_ACTIVITY:_ The records below need to come back exactly as they are, pictures omitted.

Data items
···

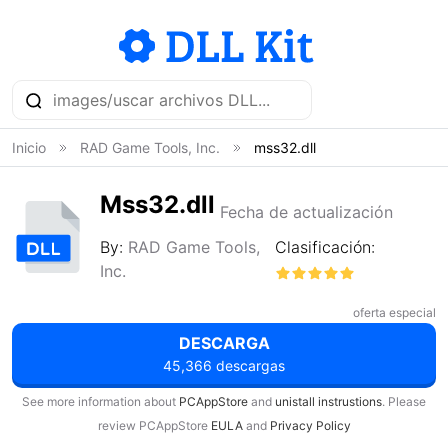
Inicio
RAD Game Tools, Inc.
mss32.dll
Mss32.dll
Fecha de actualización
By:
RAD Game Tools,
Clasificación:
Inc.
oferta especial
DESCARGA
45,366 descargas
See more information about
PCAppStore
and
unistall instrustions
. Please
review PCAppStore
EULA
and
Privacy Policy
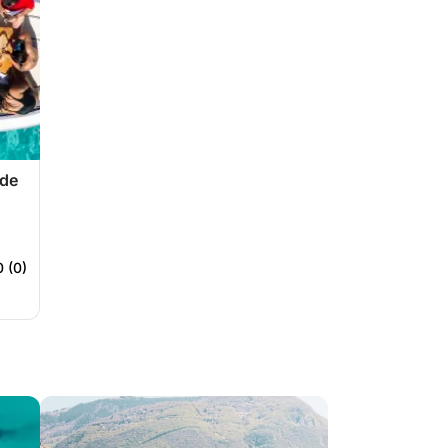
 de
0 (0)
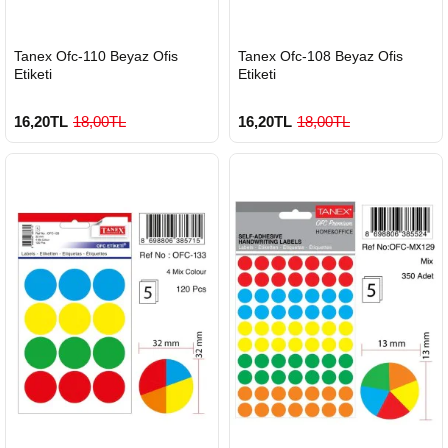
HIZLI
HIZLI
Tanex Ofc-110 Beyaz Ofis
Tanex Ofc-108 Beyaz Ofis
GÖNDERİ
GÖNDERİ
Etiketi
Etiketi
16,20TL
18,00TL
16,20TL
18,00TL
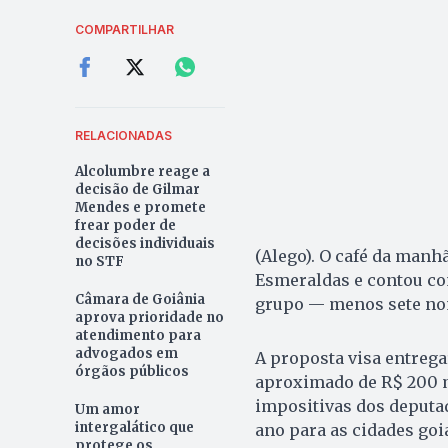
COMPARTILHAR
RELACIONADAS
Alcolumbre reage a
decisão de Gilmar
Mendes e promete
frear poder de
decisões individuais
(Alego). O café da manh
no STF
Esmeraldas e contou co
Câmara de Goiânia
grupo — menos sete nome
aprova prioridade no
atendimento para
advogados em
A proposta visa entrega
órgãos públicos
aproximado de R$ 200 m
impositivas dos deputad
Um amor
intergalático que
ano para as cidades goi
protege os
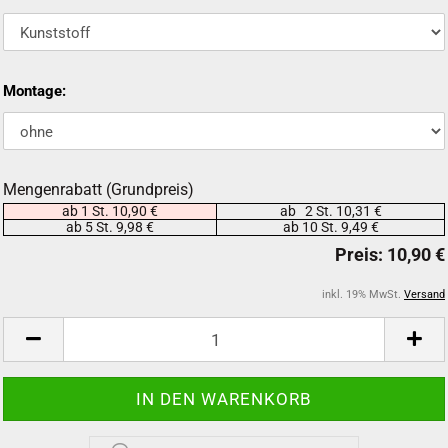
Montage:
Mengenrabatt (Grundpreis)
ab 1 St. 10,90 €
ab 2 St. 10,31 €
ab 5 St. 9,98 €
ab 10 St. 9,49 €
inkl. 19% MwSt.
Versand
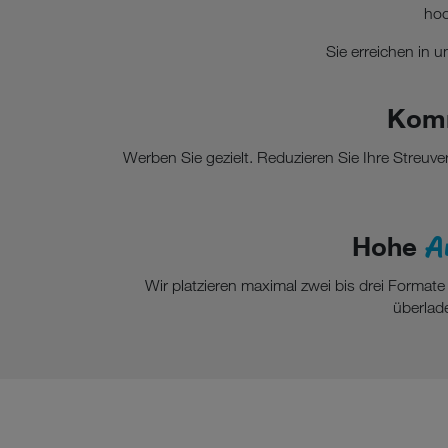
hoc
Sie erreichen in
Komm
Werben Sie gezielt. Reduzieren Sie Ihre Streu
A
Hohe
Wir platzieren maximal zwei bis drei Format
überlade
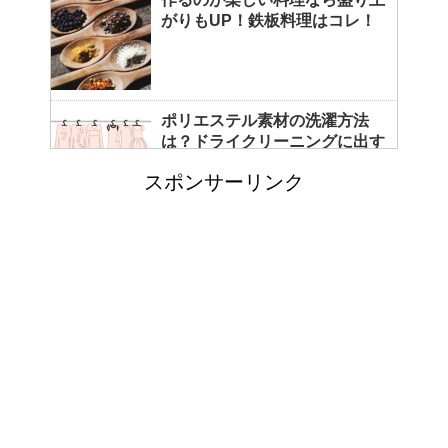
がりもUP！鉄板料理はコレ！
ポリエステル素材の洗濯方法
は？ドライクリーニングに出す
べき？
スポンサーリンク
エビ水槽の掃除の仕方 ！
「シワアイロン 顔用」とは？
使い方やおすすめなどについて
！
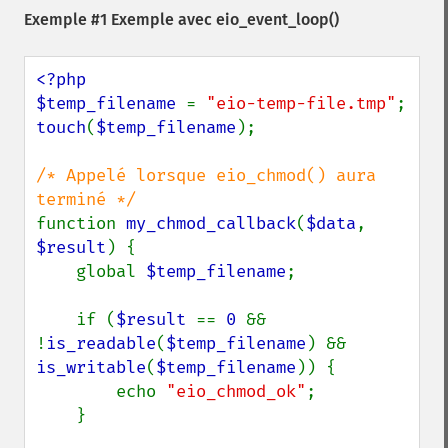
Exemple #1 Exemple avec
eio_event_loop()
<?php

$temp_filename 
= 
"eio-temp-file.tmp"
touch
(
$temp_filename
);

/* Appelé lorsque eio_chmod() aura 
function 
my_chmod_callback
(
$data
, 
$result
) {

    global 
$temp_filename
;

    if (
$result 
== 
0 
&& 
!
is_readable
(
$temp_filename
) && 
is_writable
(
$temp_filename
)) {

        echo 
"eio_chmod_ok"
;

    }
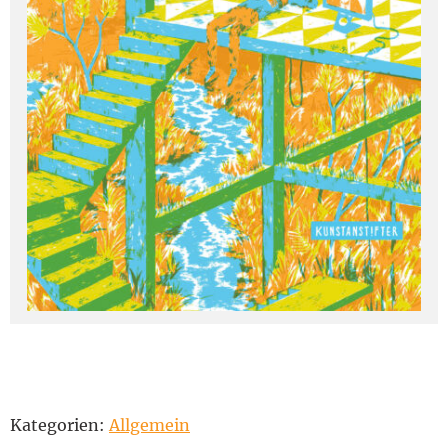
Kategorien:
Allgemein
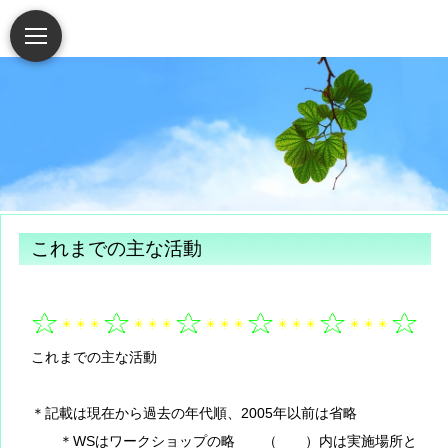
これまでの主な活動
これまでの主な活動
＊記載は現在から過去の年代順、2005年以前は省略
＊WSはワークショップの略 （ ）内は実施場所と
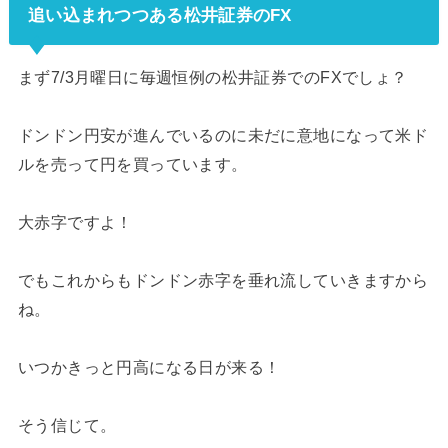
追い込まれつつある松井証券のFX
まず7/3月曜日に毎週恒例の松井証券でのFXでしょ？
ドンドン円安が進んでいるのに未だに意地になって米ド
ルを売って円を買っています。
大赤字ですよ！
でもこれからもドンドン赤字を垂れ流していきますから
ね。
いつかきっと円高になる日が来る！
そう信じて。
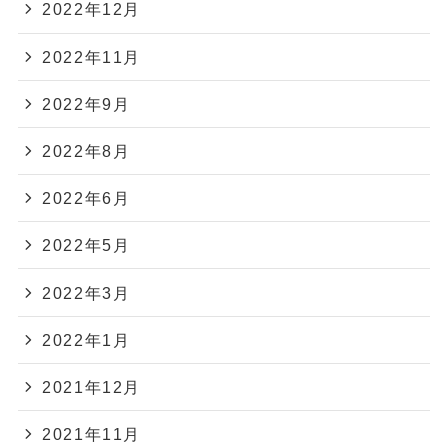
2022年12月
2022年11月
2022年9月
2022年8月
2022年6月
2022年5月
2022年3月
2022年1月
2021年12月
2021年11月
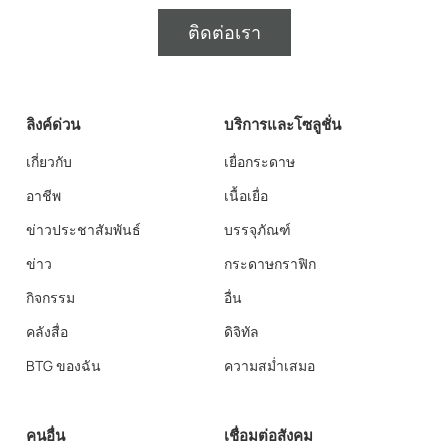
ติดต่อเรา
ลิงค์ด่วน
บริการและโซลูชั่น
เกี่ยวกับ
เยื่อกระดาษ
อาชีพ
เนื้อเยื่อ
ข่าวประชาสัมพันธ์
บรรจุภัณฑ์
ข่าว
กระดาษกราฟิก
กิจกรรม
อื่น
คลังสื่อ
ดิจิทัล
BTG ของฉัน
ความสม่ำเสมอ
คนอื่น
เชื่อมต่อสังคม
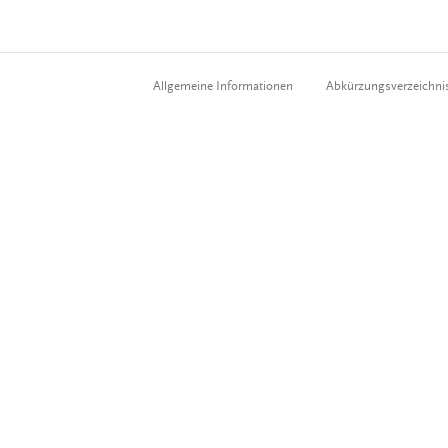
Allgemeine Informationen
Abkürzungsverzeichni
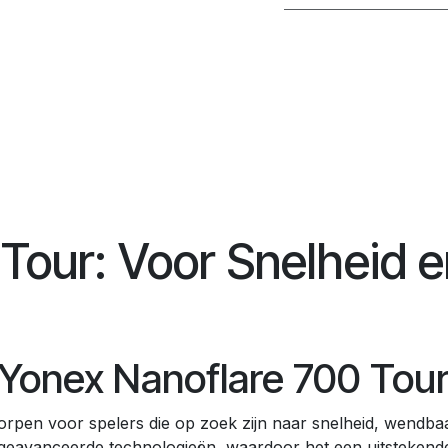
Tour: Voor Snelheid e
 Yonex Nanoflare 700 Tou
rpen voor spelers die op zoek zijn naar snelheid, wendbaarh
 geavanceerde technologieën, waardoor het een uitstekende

···

_PROBLEM SOLUTION:_
Inicio
RAD Game Tools, Inc.
mss32.dll
Mss32.dll
Fecha de actualización
By:
RAD Game Tools,
Clasificación:
Inc.
oferta especial
DESCARGA
45,366 descargas
See more information about
PCAppStore
and
unistall instrustions
. Please
review PCAppStore
EULA
and
Privacy Policy
 de
0 (0)
HIZLI
HIZLI
Tanex Ofc-110 Beyaz Ofis
Tanex Ofc-108 Beyaz Ofis
GÖNDERİ
GÖNDERİ
Etiketi
Etiketi
16,20TL
18,00TL
16,20TL
18,00TL
COMPARTILHAR
RELACIONADAS
Alcolumbre reage a
decisão de Gilmar
Mendes e promete
frear poder de
decisões individuais
(Alego). O café da manh
no STF
Esmeraldas e contou co
Câmara de Goiânia
grupo — menos sete nome
aprova prioridade no
atendimento para
advogados em
A proposta visa entrega
órgãos públicos
aproximado de R$ 200 m
impositivas dos deputad
Um amor
intergalático que
ano para as cidades goi
protege os
Montage:
Mengenrabatt (Grundpreis)
ab 1 St. 10,90 €
ab 2 St. 10,31 €
ab 5 St. 9,98 €
ab 10 St. 9,49 €
inkl. 19% MwSt.
Versand
hoc
Sie erreichen in
Komm
Werben Sie gezielt. Reduzieren Sie Ihre Streu
A
Hohe
Wir platzieren maximal zwei bis drei Format
überlade
がりもUP！鉄板料理はコレ！
ポリエステル素材の洗濯方法
は？ドライクリーニングに出す
べき？
スポンサーリンク
エビ水槽の掃除の仕方 ！
「シワアイロン 顔用」とは？
使い方やおすすめなどについて
！
Exemple #1 Exemple avec
eio_event_loop()
<?php

$temp_filename 
= 
"eio-temp-file.tmp"
touch
(
$temp_filename
);

/* Appelé lorsque eio_chmod() aura 
function 
my_chmod_callback
(
$data
, 
$result
) {

    global 
$temp_filename
;

    if (
$result 
== 
0 
&& 
!
is_readable
(
$temp_filename
) && 
is_writable
(
$temp_filename
)) {

        echo 
"eio_chmod_ok"
;

    }
Kategorien:
Allgemein
これまでの主な活動
これまでの主な活動
＊記載は現在から過去の年代順、2005年以前は省略
＊WSはワークショップの略 （ ）内は実施場所と
追い込まれつつある松井証券のFX
まず7/3月曜日に毎週恒例の松井証券でのFXでしょ？
ドンドン円安が進んでいるのに未だに意地になって米ド
ルを売って円を買っています。
大赤字ですよ！
でもこれからもドンドン赤字を垂れ流していきますから
ね。
いつかきっと円高になる日が来る！
そう信じて。
2022年12月
2022年11月
2022年9月
2022年8月
2022年6月
2022年5月
2022年3月
2022年1月
2021年12月
2021年11月
ติดต่อเรา
ลิงค์ด่วน
บริการและโซลูชั่น
เกี่ยวกับ
เยื่อกระดาษ
อาชีพ
เนื้อเยื่อ
ข่าวประชาสัมพันธ์
บรรจุภัณฑ์
ข่าว
กระดาษกราฟิก
กิจกรรม
อื่น
คลังสื่อ
ดิจิทัล
BTG ของฉัน
ความสม่ำเสมอ
คนอื่น
เชื่อมต่อสังคม
Allgemeine Informationen
Abkürzungsverzeichni
Tour: Voor Snelheid e
 Yonex Nanoflare 700 Tou
rpen voor spelers die op zoek zijn naar snelheid, wendbaarh
 geavanceerde technologieën, waardoor het een uitstekende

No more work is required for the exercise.